Acétylation des histones et homéostasie cardiovasculaire
L’acétylation des histones, catalysée par les histones acétyltransférases (HATs), facilite la relaxation de la chromatine et l’activation transcriptionnelle. À l’inverse, les histones désacétylases (HDACs) retirent les groupes acétyles, favorisant la condensation chromatinienne et le silence génique. Les HDACs de classes I et II sont généralement associées au remodelage cardiaque pathologique, tandis que les HDACs de classe III (Sirtuines) exercent des effets cardioprotecteurs. Par exemple, les inhibiteurs des HDACs de classe I ont montré un potentiel thérapeutique dans l’atténuation de l’hypertrophie cardiaque et de l’insuffisance cardiaque. Cependant, le rôle des acylations non acétylées dans la biologie cardiovasculaire est resté obscur jusqu’à ce que des avancées récentes les lient à la régulation métabolique et aux mécanismes pathologiques.

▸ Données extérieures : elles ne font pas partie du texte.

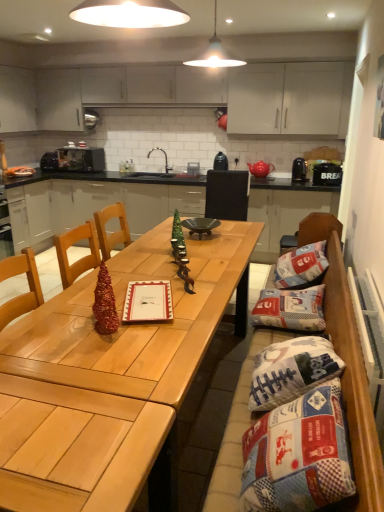 Locate an element on the screen. The height and width of the screenshot is (512, 384). free location in front of green matte christmas tree at center, the 1th christmas tree in the top-to-bottom sequence is located at coordinates (187, 264). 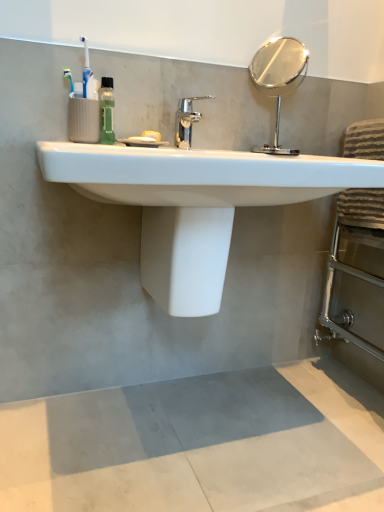 This screenshot has width=384, height=512. Find the location of `free spot above gray concrete mat at lower center (from a real-world perspective)`. free spot above gray concrete mat at lower center (from a real-world perspective) is located at coordinates (229, 434). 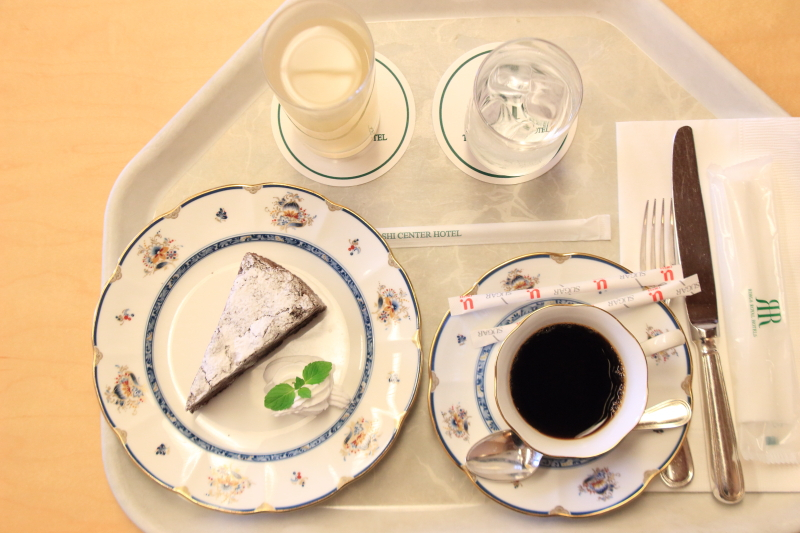 Locate an element on the screen. The height and width of the screenshot is (533, 800). saucer is located at coordinates (460, 371). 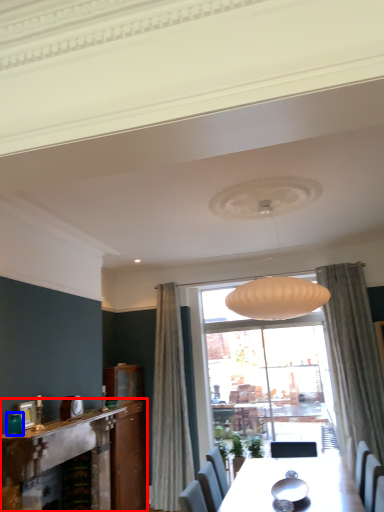 Question: Among these objects, which one is nearest to the camera, fireplace (highlighted by a red box) or teal (highlighted by a blue box)?

Choices:
 (A) fireplace
 (B) teal

Answer: (A) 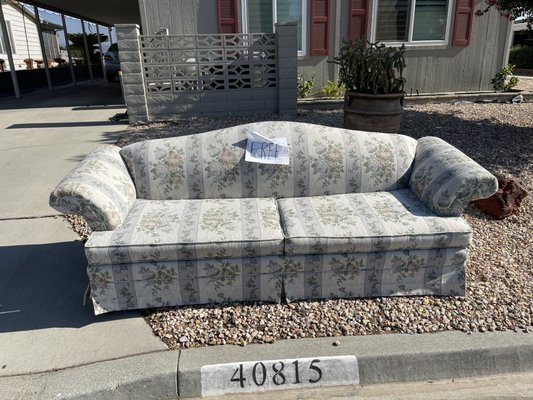 Locate an element on the screen. The height and width of the screenshot is (400, 533). the left armrest is located at coordinates pyautogui.click(x=455, y=166). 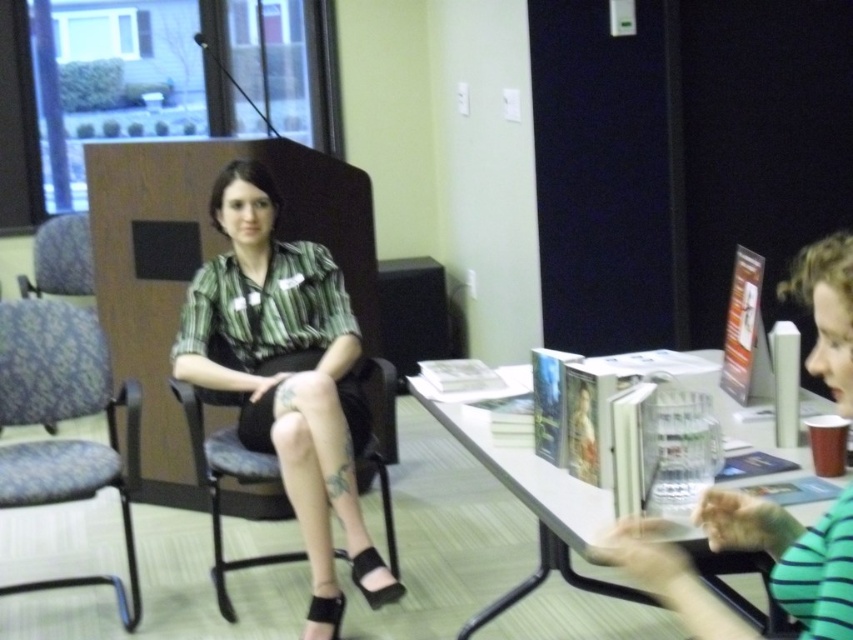 What is located at the coordinates point (x=287, y=378) in the image?

The matte green shirt at center is located at point (x=287, y=378). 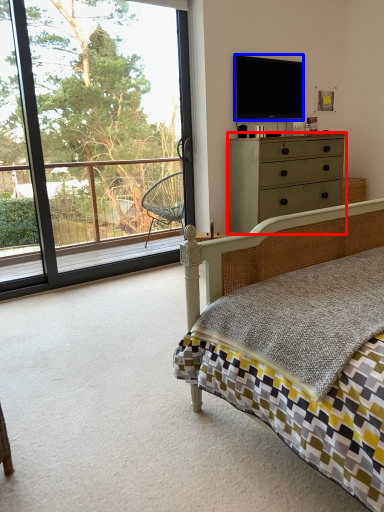 Question: Which object appears farthest to the camera in this image, chest of drawers (highlighted by a red box) or television (highlighted by a blue box)?

Choices:
 (A) chest of drawers
 (B) television

Answer: (B) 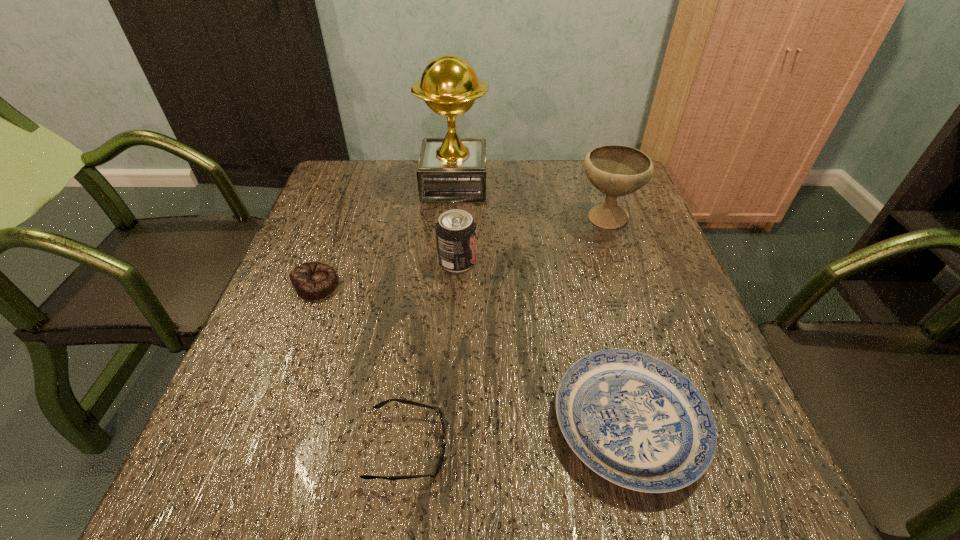 The width and height of the screenshot is (960, 540). Identify the location of the tallest object. (451, 169).

This screenshot has width=960, height=540. I want to click on chalice, so click(616, 170).

Where is `the third tallest object`? the third tallest object is located at coordinates (456, 233).

The height and width of the screenshot is (540, 960). I want to click on the leftmost object, so click(312, 280).

You are a GUI agent. You are given a task and a screenshot of the screen. Output one action in this format:
    pyautogui.click(x=<x>, y=<y>)
    Task: Click on the sunglasses
    
    Given the screenshot: What is the action you would take?
    pyautogui.click(x=433, y=474)

You are a GUI agent. You are given a task and a screenshot of the screen. Output one action in this format:
    pyautogui.click(x=<x>, y=<y>)
    Task: Click on the plate
    
    Given the screenshot: What is the action you would take?
    pyautogui.click(x=635, y=420)

This screenshot has height=540, width=960. Identify the location of free location located on the front-facing side of the tallest object. (542, 184).

You are a GUI agent. You are given a task and a screenshot of the screen. Output one action in this format:
    pyautogui.click(x=<x>, y=<y>)
    Task: Click on the vacant space located 0.140m on the back of the chalice
    The height and width of the screenshot is (540, 960).
    Given the screenshot: What is the action you would take?
    pyautogui.click(x=591, y=175)

Locate an element on the screen. Image resolution: width=960 pixels, height=540 pixels. vacant area situated on the right of the fourth shortest object is located at coordinates (616, 261).

I want to click on free space located on the front of the leftmost object, so pyautogui.click(x=301, y=326). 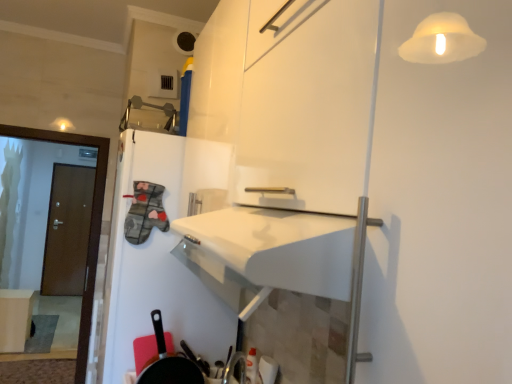 This screenshot has width=512, height=384. What are the coordinates of `blank space situated above brown wooden door at left (from a real-world perspective)` in the screenshot? It's located at 48,124. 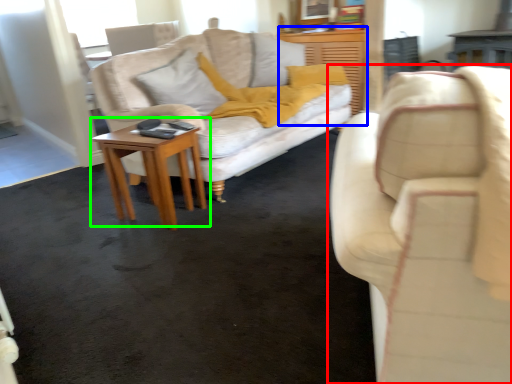 Question: Which object is the farthest from studio couch (highlighted by a red box)? Choose among these: dresser (highlighted by a blue box) or table (highlighted by a green box).

Choices:
 (A) dresser
 (B) table

Answer: (A) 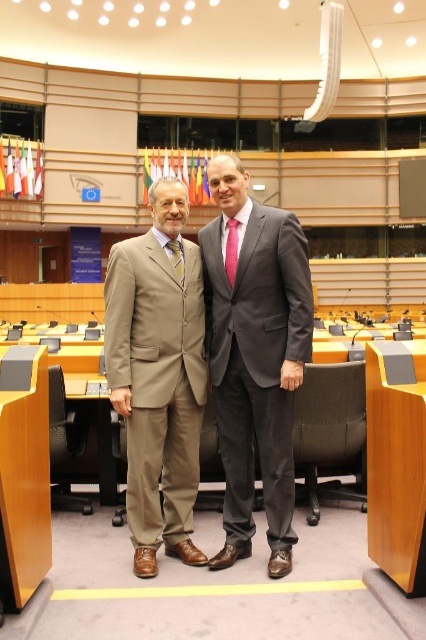 Question: Considering the relative positions of matte beige suit at center and tan fabric suit at center in the image provided, where is matte beige suit at center located with respect to tan fabric suit at center?

Choices:
 (A) left
 (B) right

Answer: (B)

Question: Is tan fabric suit at center smaller than pink satin tie at center?

Choices:
 (A) no
 (B) yes

Answer: (A)

Question: Which object is closer to the camera taking this photo?

Choices:
 (A) dark gray suit at center
 (B) yellowtextured fabrictie at center
 (C) matte beige suit at center

Answer: (C)

Question: Which object is the closest to the tan fabric suit at center?

Choices:
 (A) pink satin tie at center
 (B) dark gray suit at center

Answer: (B)

Question: Which point appears closest to the camera in this image?

Choices:
 (A) (166, 184)
 (B) (267, 515)
 (C) (264, 371)

Answer: (C)

Question: In this image, where is matte beige suit at center located relative to dark gray suit at center?

Choices:
 (A) above
 (B) below

Answer: (A) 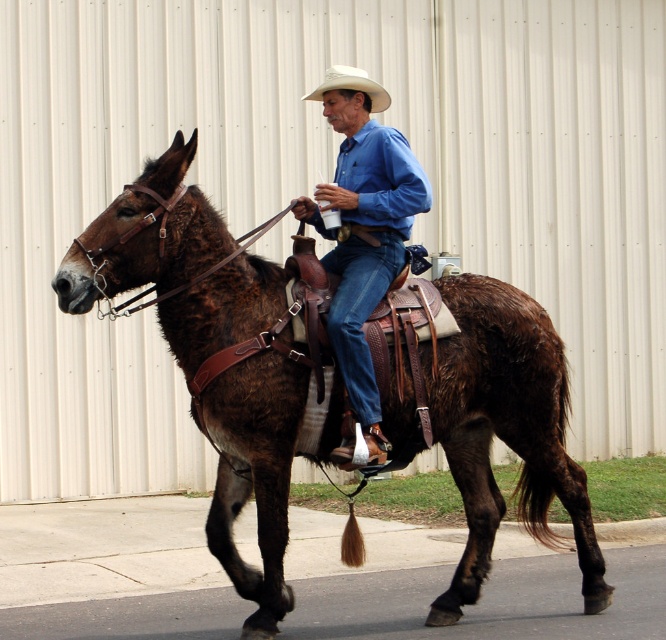 Question: Is blue denim jeans at center behind white matte cowboy hat at center?

Choices:
 (A) no
 (B) yes

Answer: (A)

Question: Which point appears farthest from the camera in this image?

Choices:
 (A) (334, 83)
 (B) (356, 417)

Answer: (A)

Question: Among these objects, which one is farthest from the camera?

Choices:
 (A) blue denim jeans at center
 (B) white matte cowboy hat at center
 (C) brown leather horse at center

Answer: (B)

Question: Which is farther from the brown leather horse at center?

Choices:
 (A) blue denim jeans at center
 (B) white matte cowboy hat at center

Answer: (B)

Question: Is blue denim jeans at center bigger than white matte cowboy hat at center?

Choices:
 (A) yes
 (B) no

Answer: (A)

Question: Considering the relative positions of blue denim jeans at center and white matte cowboy hat at center in the image provided, where is blue denim jeans at center located with respect to white matte cowboy hat at center?

Choices:
 (A) left
 (B) right

Answer: (B) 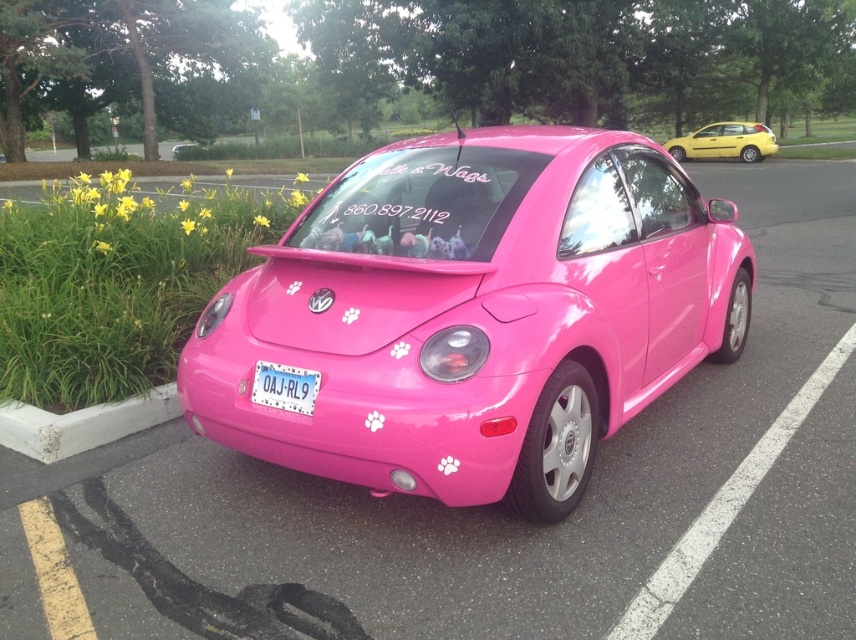 You are a delivery driver who needs to park your vehicle in the parking lot. You see the concrete at lower left and the yellow matte hatchback at upper right. Which area is suitable for parking your vehicle?

The concrete at lower left is positioned under the yellow matte hatchback at upper right, so the concrete at lower left is the suitable area for parking your vehicle as it is the ground surface.

Looking at this image, you are a delivery robot that needs to place a package on the largest available surface in the parking lot. Which object between the concrete at lower left and the pink plastic license plate at center should you choose?

The concrete at lower left is larger in size than the pink plastic license plate at center, so you should choose the concrete at lower left to place the package.

You are a delivery person trying to locate the pink plastic license plate at center. From your current position at the concrete at lower left, in which direction should you move to find it?

The concrete at lower left is to the left of the pink plastic license plate at center, so you should move to the right to find the pink plastic license plate at center. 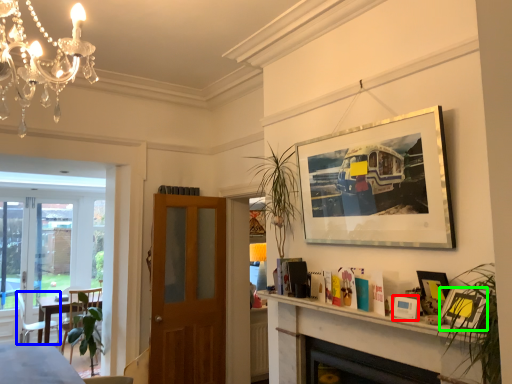 Question: Based on their relative distances, which object is nearer to picture frame (highlighted by a red box)? Choose from chair (highlighted by a blue box) and picture frame (highlighted by a green box).

Choices:
 (A) chair
 (B) picture frame

Answer: (B) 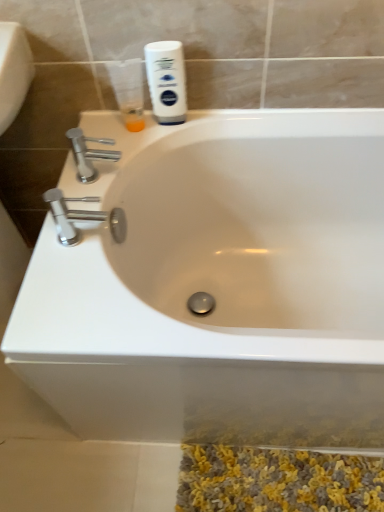 Where is `free space between white matte shaving cream at upper center and polished chrome faucet at upper left, the second tap when ordered from bottom to top`? The width and height of the screenshot is (384, 512). free space between white matte shaving cream at upper center and polished chrome faucet at upper left, the second tap when ordered from bottom to top is located at coordinates (139, 144). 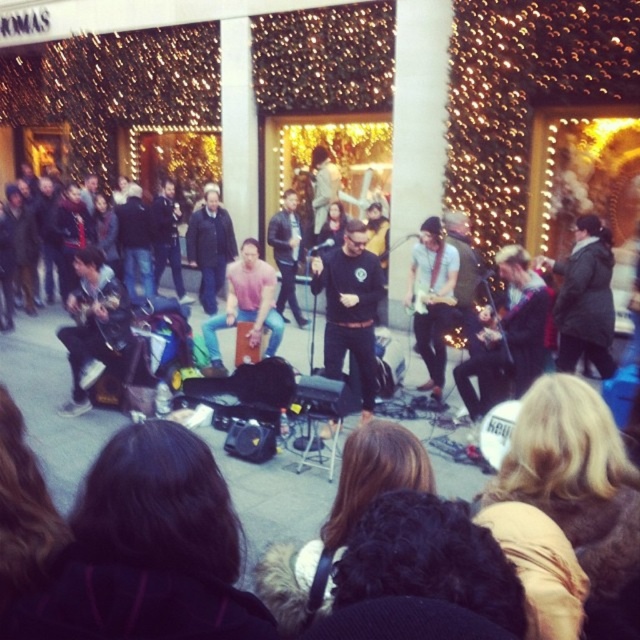 You are a performer on stage and want to hand a gift to someone in the audience. You see the black matte shirt at center and the black leather jacket at center. Can you tell which one is closer to you?

The black matte shirt at center is closer to you because it is 13.66 feet away from the black leather jacket at center, so the one with the shirt is nearer.

You are a photographer trying to capture a photo of the black matte shirt at center and the pink cotton shirt at center in the crowd. Which one is positioned lower in the image?

The black matte shirt at center is located below the pink cotton shirt at center, so it is positioned lower in the image. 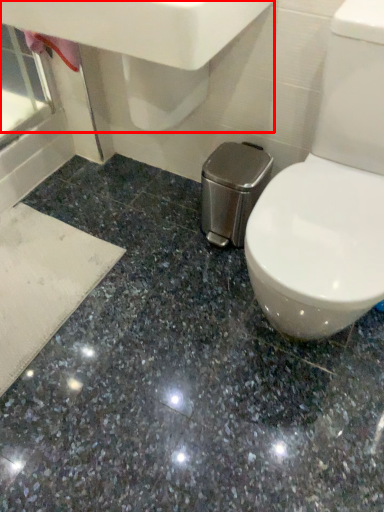 Question: Where is sink (annotated by the red box) located in relation to granite in the image?

Choices:
 (A) left
 (B) right

Answer: (A) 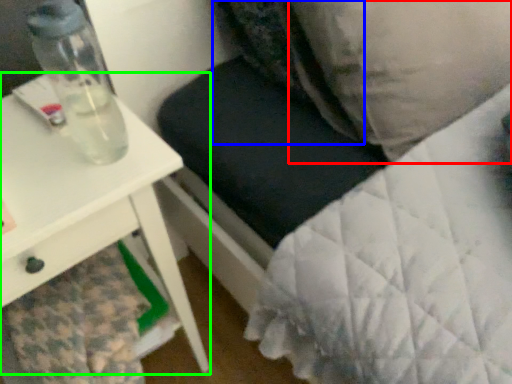 Question: Based on their relative distances, which object is nearer to pillow (highlighted by a red box)? Choose from pillow (highlighted by a blue box) and table (highlighted by a green box).

Choices:
 (A) pillow
 (B) table

Answer: (A) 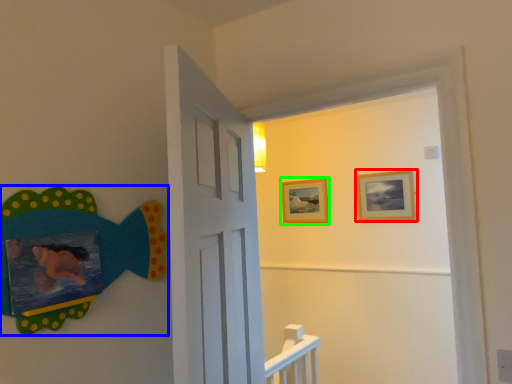 Question: Considering the real-world distances, which object is closest to picture frame (highlighted by a red box)? art (highlighted by a blue box) or picture frame (highlighted by a green box).

Choices:
 (A) art
 (B) picture frame

Answer: (B) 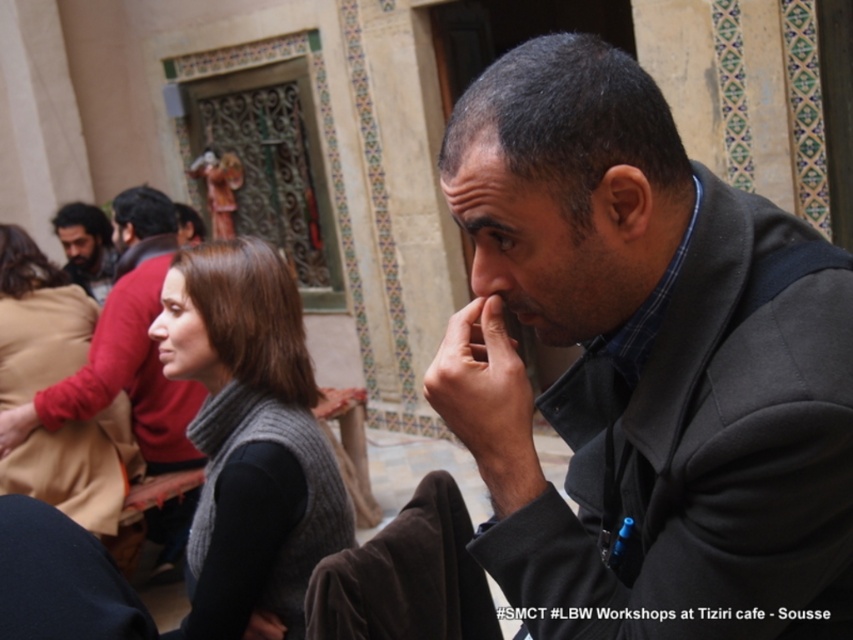 Can you confirm if gray knitted vest at center is smaller than matte black nose at center?

Incorrect, gray knitted vest at center is not smaller in size than matte black nose at center.

Identify the location of gray knitted vest at center. Image resolution: width=853 pixels, height=640 pixels. (248, 436).

The height and width of the screenshot is (640, 853). Find the location of `gray knitted vest at center`. gray knitted vest at center is located at coordinates (248, 436).

Identify the location of gray knitted vest at center. The width and height of the screenshot is (853, 640). (248, 436).

Does dark skin hand at center come behind matte black hand at lower center?

That is False.

Does dark skin hand at center have a lesser width compared to matte black hand at lower center?

No.

Who is more forward, (x=497, y=381) or (x=270, y=634)?

Point (x=497, y=381) is in front.

The image size is (853, 640). Identify the location of dark skin hand at center. (483, 390).

Is the position of knitted gray scarf at center less distant than that of matte black nose at center?

Yes, it is.

Between knitted gray scarf at center and matte black nose at center, which one is positioned lower?

knitted gray scarf at center is lower down.

Identify the location of knitted gray scarf at center. Image resolution: width=853 pixels, height=640 pixels. (38, 320). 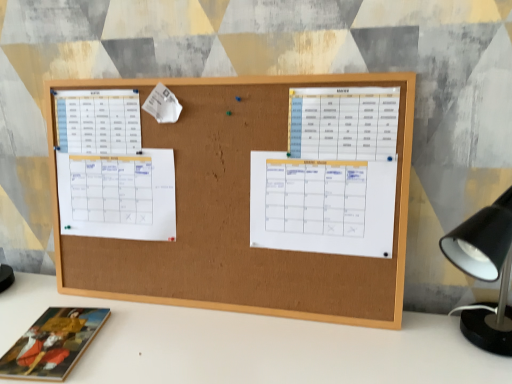 Question: Is white paper calendar at center, arranged as the 1th list when viewed from the right, with white paper calendar at center, marked as the second list in a right-to-left arrangement?

Choices:
 (A) yes
 (B) no

Answer: (A)

Question: Can you confirm if white paper calendar at center, arranged as the 1th list when viewed from the right, is positioned to the right of white paper calendar at center, positioned as the third list in left-to-right order?

Choices:
 (A) yes
 (B) no

Answer: (A)

Question: Does white paper calendar at center, which ranks as the 4th list in left-to-right order, have a greater height compared to white paper calendar at center, marked as the second list in a right-to-left arrangement?

Choices:
 (A) yes
 (B) no

Answer: (B)

Question: From a real-world perspective, is white paper calendar at center, arranged as the 1th list when viewed from the right, on white paper calendar at center, marked as the second list in a right-to-left arrangement?

Choices:
 (A) yes
 (B) no

Answer: (A)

Acides gras à chaîne courte et acylations des lysines
Les acides gras à chaîne courte (AGCC), incluant le succinate, le propionate, le butyrate et le crotonate, proviennent du microbiote intestinal et du métabolisme cellulaire. Ces métabolites servent de substrats pour les acylations des lysines, qui modifient les histones et les protéines non histones pour réguler les fonctions cellulaires. En 2011, une étude pionnière a identifié huit types d’acylations courtes des lysines dans les cellules mammifères, révélant leur influence étendue sur l’expression génique et les voies métaboliques. Parmi celles-ci, la crotonylation des histones s’est imposée comme un acteur clé dans la physiopathologie cardiovasculaire.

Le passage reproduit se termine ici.